コン!
UFO呼ぶことはよくありますが、その後どうするかって考えませんよね
えー、只今の状況をお送りします。
俺たちの隣にいたはずの【人間】は、今や猿の【獣人】になっております。
これなんてアンビリーバボー。
「………これ、戻るのか?」
「ウッキー?」
「童心に帰るのはいいけど、類人猿に還っちゃダメでしょ」
「誰が祖先だ!」
意外と厄介なスキルかもしれない。
大地のスキルは二つ。【言語共有】と【擬態】だ。
石を見せてもらった。もしかしたら、先ほどの会話の中に発動条件があったかもしれない。
《名前》
九重 大地(ここのえ だいち)
《性別》
男
《年齢》
18歳
《種族》
異人
《スキル》
【擬態】【言語共有】
《効果》
【擬態】アクティブ
【言語共有】パッシブ
《発動条件》
【擬態】イヤッフー!
【言語共有】オーマイガッ!
「「………あちゃー」」
「え、さっきのテンション↑がキッカケって事なのか!?」
「そうなるね〜」
「誰か予想できた者がいただろうか、いやいない (反語)」
いきなり猿になる、なんて体験はしたことがない。
本当にこの世界はファンタジーだ。あり得ないと思っていたことが、あり得てしまうんだ。悪魔も天使も、勇者も魔王もいるんだろうけど。

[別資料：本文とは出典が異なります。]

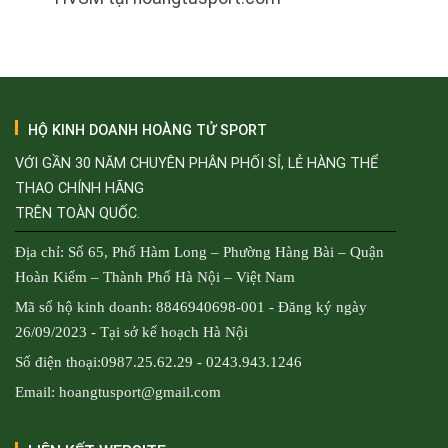
HỘ KINH DOANH HOÀNG TỬ SPORT
VỚI GẦN 30 NĂM CHUYÊN PHÂN PHỐI SỈ, LẺ HÀNG THỂ
THAO CHÍNH HÃNG
TRÊN TOÀN QUỐC.
Địa chỉ: Số 65, Phố Hàm Long – Phường Hàng Bài – Quận
Hoàn Kiếm – Thành Phố Hà Nội – Việt Nam
Mã số hộ kinh doanh: 8846940698-001 - Đăng ký ngày
26/09/2023 - Tại sở kế hoạch Hà Nội
Số điện thoại:0987.25.62.29 - 0243.943.1246
Email: hoangtusport@gmail.com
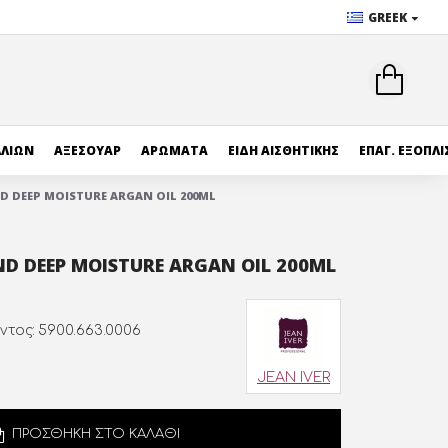
GREEK
ΛΛΙΩΝ
ΑΞΕΣΟΥΑΡ
ΑΡΩΜΑΤΑ
ΕΙΔΗ ΑΙΣΘΗΤΙΚΗΣ
ΕΠΑΓ. ΕΞΟΠΛ
ND DEEP MOISTURE ARGAN OIL 200ML
AND DEEP MOISTURE ARGAN OIL 200ML
ντος:
5900.663.0006
JEAN IVER
ΠΡΟΣΘΗΚΗ ΣΤΟ ΚΑΛΑΘΙ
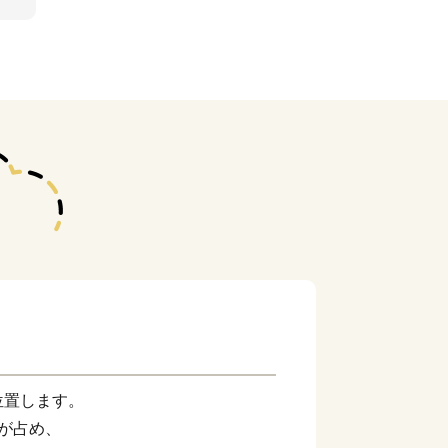
位置します。
が占め、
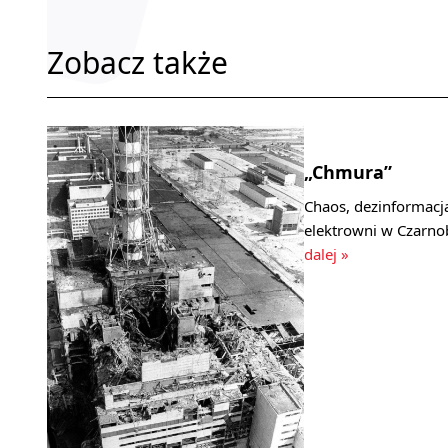
Zobacz także
„Chmura”
Chaos, dezinformacja
elektrowni w Czarno
dalej »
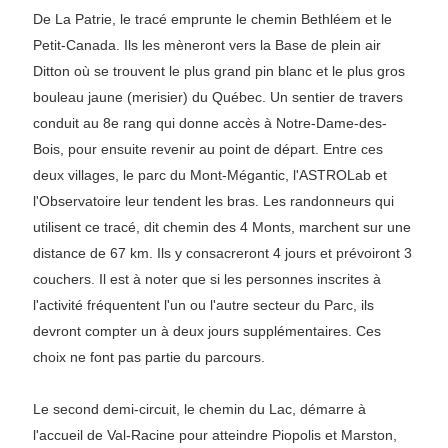
De La Patrie, le tracé emprunte le chemin Bethléem et le
Petit-Canada. Ils les mèneront vers la Base de plein air
Ditton où se trouvent le plus grand pin blanc et le plus gros
bouleau jaune (merisier) du Québec. Un sentier de travers
conduit au 8e rang qui donne accès à Notre-Dame-des-
Bois, pour ensuite revenir au point de départ. Entre ces
deux villages, le parc du Mont-Mégantic, l'ASTROLab et
l'Observatoire leur tendent les bras. Les randonneurs qui
utilisent ce tracé, dit chemin des 4 Monts, marchent sur une
distance de 67 km. Ils y consacreront 4 jours et prévoiront 3
couchers. Il est à noter que si les personnes inscrites à
l'activité fréquentent l'un ou l'autre secteur du Parc, ils
devront compter un à deux jours supplémentaires. Ces
choix ne font pas partie du parcours.
Le second demi-circuit, le chemin du Lac, démarre à
l'accueil de Val-Racine pour atteindre Piopolis et Marston,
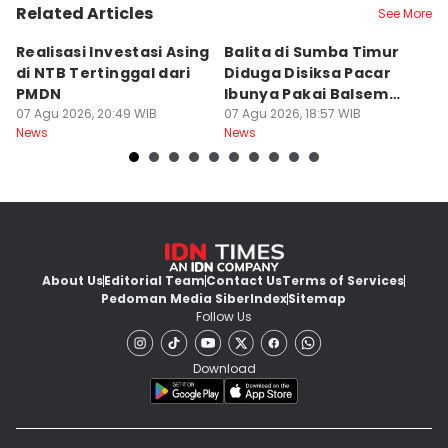
Related Articles
See More
Realisasi Investasi Asing
Balita di Sumba Timur
P
di NTB Tertinggal dari
Diduga Disiksa Pacar
B
PMDN
Ibunya Pakai Balsem
T
07 Agu 2026, 20:49 WIB
dan Cabai
07 Agu 2026, 18:57 WIB
Mi
07
News
News
Ne
About Us
Editorial Team
Contact Us
Terms of Services
Pedoman Media Siber
Index
Sitemap
Follow Us
Download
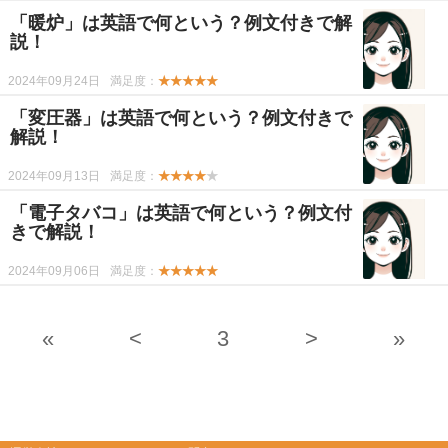
「暖炉」は英語で何という？例文付きで解
説！
2024年09月24日
満足度：
★★★★★
「変圧器」は英語で何という？例文付きで
解説！
2024年09月13日
満足度：
★★★★
★
「電子タバコ」は英語で何という？例文付
きで解説！
2024年09月06日
満足度：
★★★★★
«
<
3
>
»
-->
-->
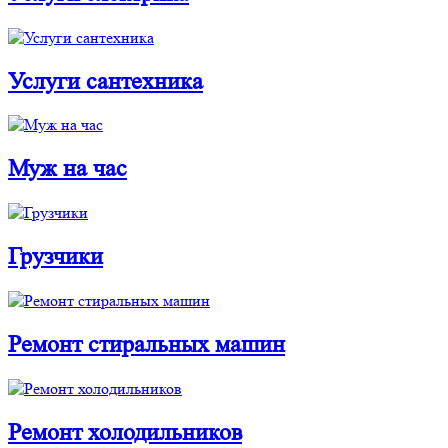
Услуги cантехника
Муж на час
Грузчики
Ремонт стиральных машин
Ремонт холодильников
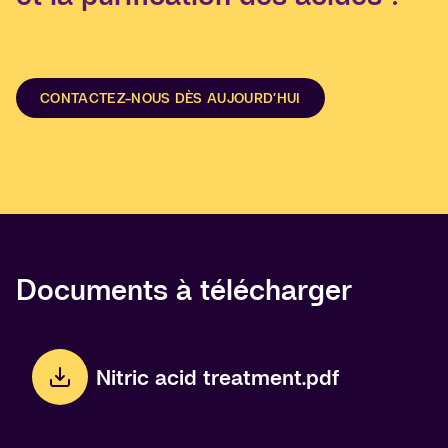
CONTACTEZ-NOUS DÈS AUJOURD’HUI
Documents à télécharger
Nitric acid treatment.pdf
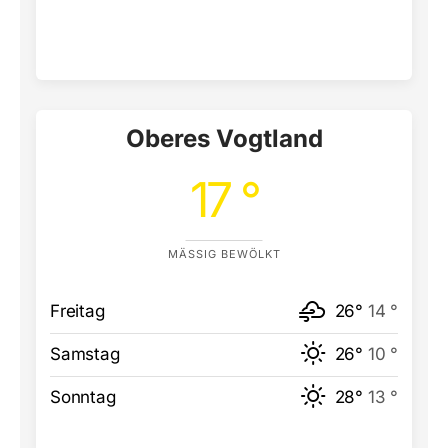
Oberes Vogtland
17 °
MÄSSIG BEWÖLKT
Freitag
26°
14 °
Samstag
26°
10 °
Sonntag
28°
13 °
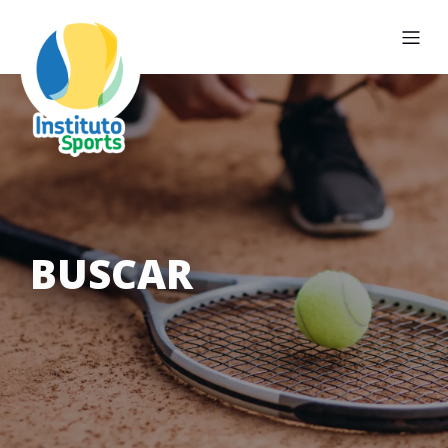
BUSCAR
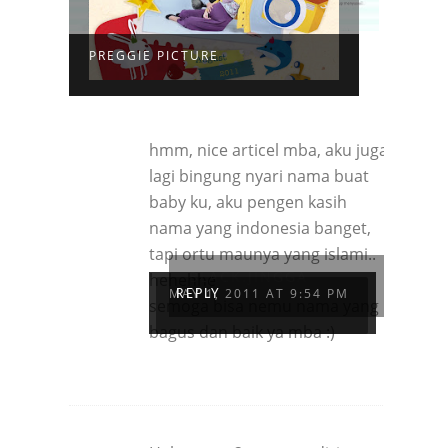
PREGGIE PICTURE
hmm, nice articel mba, aku juga
lagi bingung nyari nama buat
baby ku, aku pengen kasih
nama yang indonesia banget,
tapi ortu maunya yang islami..
BLACK.JINGGA
hehehhe
MAY 1, 2011 AT 9:54 PM
REPLY
semoga bisa nemu nama yang
bagus dan baik ya mba :)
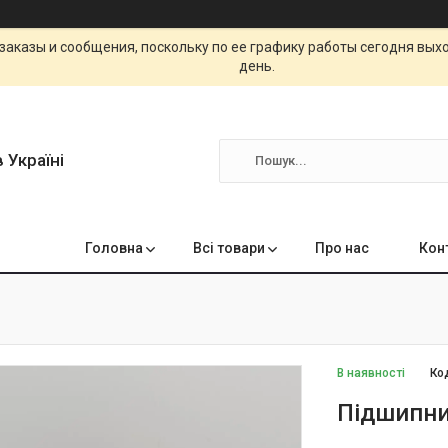
заказы и сообщения, поскольку по ее графику работы сегодня вых
день.
 Україні
Головна
Всі товари
Про нас
Кон
В наявності
Ко
Підшипни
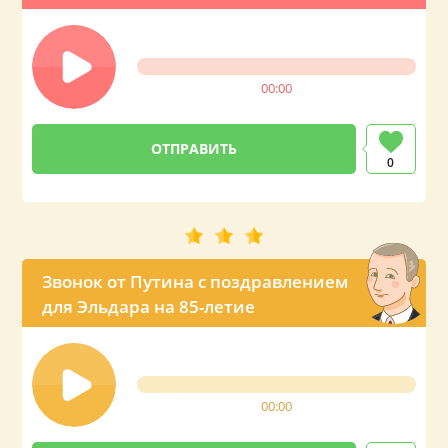
00:00
0
Звонок от Путина с поздравлением
для Эльдара на 85-летие
00:00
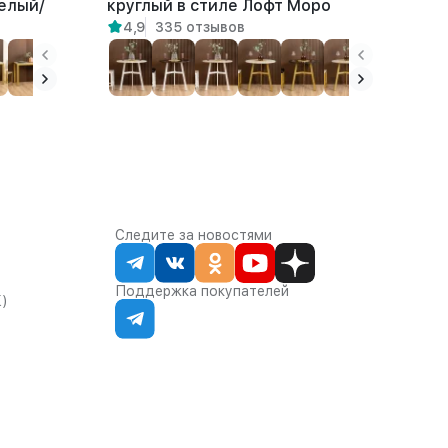
елый/
круглый в стиле Лофт Моро
4,9
335 отзывов
белый/амаретто
Следите за новостями
Поддержка покупателей
К)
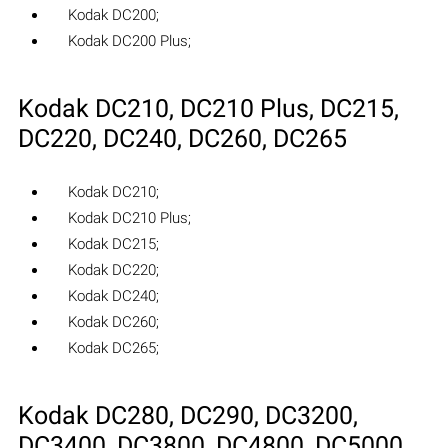
Kodak DC200;
Kodak DC200 Plus;
Kodak DC210, DC210 Plus, DC215,
DC220, DC240, DC260, DC265
Kodak DC210;
Kodak DC210 Plus;
Kodak DC215;
Kodak DC220;
Kodak DC240;
Kodak DC260;
Kodak DC265;
Kodak DC280, DC290, DC3200,
DC3400, DC3800, DC4800, DC5000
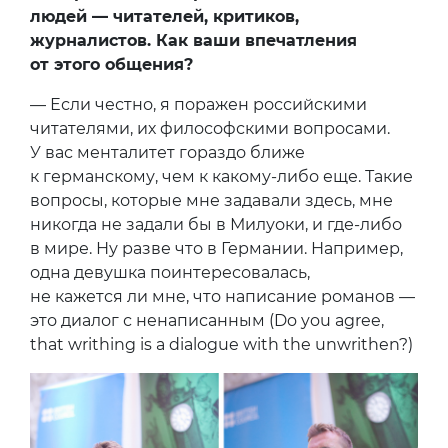
людей — читателей, критиков,
журналистов. Как ваши впечатления
от этого общения?
— Если честно, я поражен российскими
читателями, их философскими вопросами.
У вас менталитет гораздо ближе
к германскому, чем к какому-либо еще. Такие
вопросы, которые мне задавали здесь, мне
никогда не задали бы в Милуоки, и где-либо
в мире. Ну разве что в Германии. Например,
одна девушка поинтересовалась,
не кажется ли мне, что написание романов —
это диалог с ненаписанным (Do you agree,
that writhing is a dialogue with the unwrithen?)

人に聞くのが一番なんだろうけど、夜も遅いし。それに、これはスキル効果。
だったら早い話。
「寝るに限る。おやすみ」
「おい!?寝るなよ!おれが猿のままで良いのかよ!」
「明日には治るって」
「そうそう。ただのスキルだろ?」
「……それもそうか」
納得したみたい。
いや〜。猿の隣に寝るなんて、貴重な体験をさせていただきました。
朝起きたら、やっぱり治ってた。
まあ、そうだよな。それが王道とか言うもんだろうし。
着替えが終わった時、ノックがしてアライグマ夫人が入ってきた。
「何かありましたか?」
「¥Em#&☆。%D¥$C々★+K*」
「おれたちに客だって」
「どうぞー」
夫人の背後から現れたのは、青いライオンの獣人さんだった。つくづく俺たちの常識が壊されるし、二人並ぶと捕食シーンにも見える。
名前はラパン。族長の使いとして来たらしい。
「S○#°€$*♤M~≦℃」
それだけ言って去って行った。
簡潔で良いな。校長先生とは大違い。
「後で族長の家に来てほしいって。なんか話があるみたいだなー」
「長くないといいなぁ。僕寝ちゃいそうなんだけど」
「寝るなよ。多分、俺たちの処遇についてじゃないか?」
「悪いようにならないといいけどな…」
「後で考えようよ。それよりご飯!」
朝食を済ませて、村長、またの名を族長の家に行く。
獣人たちが住む街の隣にある、オレンジ色の森。入って少し歩いたところに、小さな小屋がある。そこが族長の家。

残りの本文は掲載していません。